The Great Depression, begun in October 1929, in the United States spurred the federal government to protect future, public financial deposits in bank and thrift institutions by insuring these deposits. A public hysteria started mass withdrawals of funds from bank and thrift institutions. Culminating in 1933, many banks were forced to close due to massive withdrawals. The federal government needed to stop the monetary bleeding of banks and thrift institutions. Public confidence in bank and thrift institutions needed to be restored quickly.
The Federal Deposit Insurance Corporation (FDIC) was created in 1933 as part of the Glass-Steagall Act. It was a response to the runaway fund withdrawals from depositors' institutions. As a separate agency of the federal government, the FDIC oversees depositor risks and insures deposits for at least $100,000. In case a financial institution fails, its effects on the economy are mitigated.
The FDIC protects the individual bank and thrift institution depositor. It does not insure investments such as mutual funds, private portfolios, and securities. As a result, bank and thrift institution deposits are called insured investments and securities are called uninsured investments.
An example of FDIC function is described in the following scenario. Let’s say a depositor has his/her funds in a failed chartered bank (FDIC member). The chartered bank can sell its funds to another bank. From the customer’s perspective, this transfer usually goes unnoticed, and customer services go uninterrupted. The new chartered bank now assumes responsibility for the depositor’s funds.
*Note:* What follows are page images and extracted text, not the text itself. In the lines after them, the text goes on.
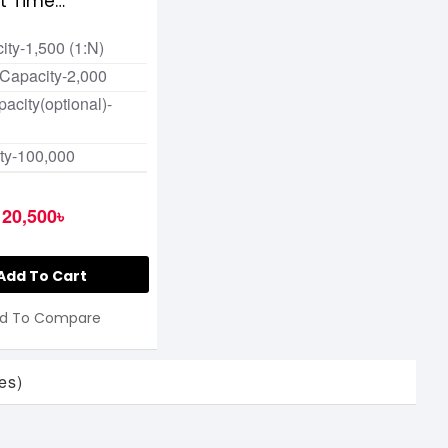
nt Time
ce Terminal
ity-1,500 (1:N)
 Capacity-2,000
acity(optional)-
ty-100,000
20,500৳
Add To Cart
d To Compare
es)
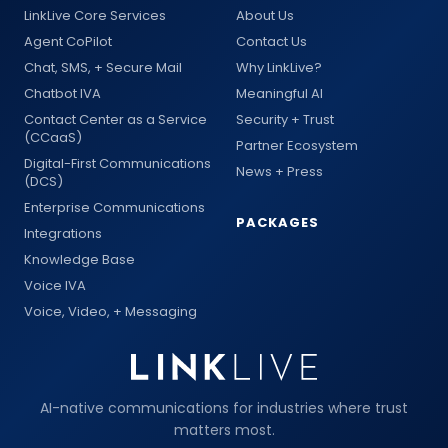
LinkLive Core Services
About Us
Agent CoPilot
Contact Us
Chat, SMS, + Secure Mail
Why LinkLive?
Chatbot IVA
Meaningful AI
Contact Center as a Service
Security + Trust
(CCaaS)
Partner Ecosystem
Digital-First Communications
News + Press
(DCS)
Enterprise Communications
PACKAGES
Integrations
Knowledge Base
Voice IVA
Voice, Video, + Messaging
AI-native communications for industries where trust
matters most.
This is what is called restoring confidence in financial institutions that hold depositors' funds. The FDIC monitors and protects consumers from failed bank or thrift institutions. No depositor has lost funds since the agency was created in 1934.
The FDIC receives no federal monies but instead receives its funding from insurance payments that the FDIC charges bank and thrift institutions for held deposits. Earnings from U.S. Treasury, security investments also comprise FDIC funding.
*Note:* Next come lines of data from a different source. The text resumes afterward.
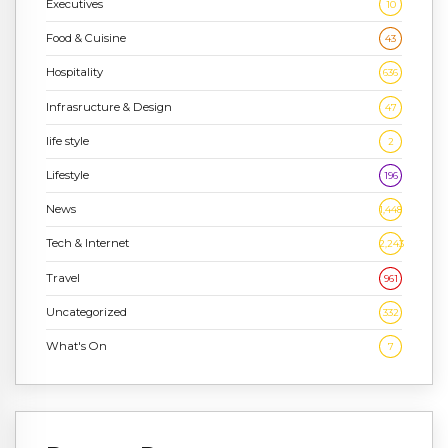
Executives
10
Food & Cuisine
43
Hospitality
636
Infrasructure & Design
47
life style
2
Lifestyle
196
News
1,448
Tech & Internet
2,243
Travel
961
Uncategorized
332
What's On
7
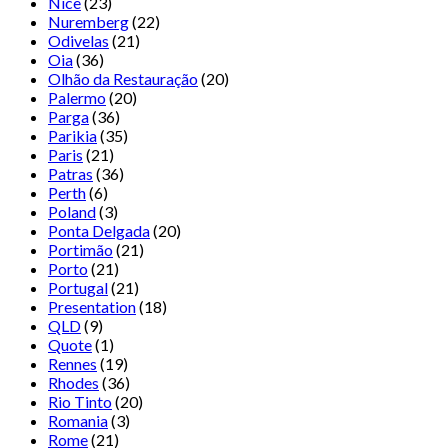
Nice
(23)
Nuremberg
(22)
Odivelas
(21)
Oia
(36)
Olhão da Restauração
(20)
Palermo
(20)
Parga
(36)
Parikia
(35)
Paris
(21)
Patras
(36)
Perth
(6)
Poland
(3)
Ponta Delgada
(20)
Portimão
(21)
Porto
(21)
Portugal
(21)
Presentation
(18)
QLD
(9)
Quote
(1)
Rennes
(19)
Rhodes
(36)
Rio Tinto
(20)
Romania
(3)
Rome
(21)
Member bank and thrift institutions are required to follow liquidity and reserve conditions. If a bank falls below these liquidity and reserve limits or conditions, the bank receives a warning from the FDIC. Once a negative limit is reached, the FDIC can take corrective action, which means dictating solutions for improving bank management. If a bank becomes critically under-funded, the FDIC can initiate closing procedures by declaring that the bank is no longer liquid.
The FDIC insures checking, money market, and savings accounts. Also included are certificates of deposit. It does not insure securities, mutual funds, or other types of investment. As a result, accounts are denoted as either insured or uninsured.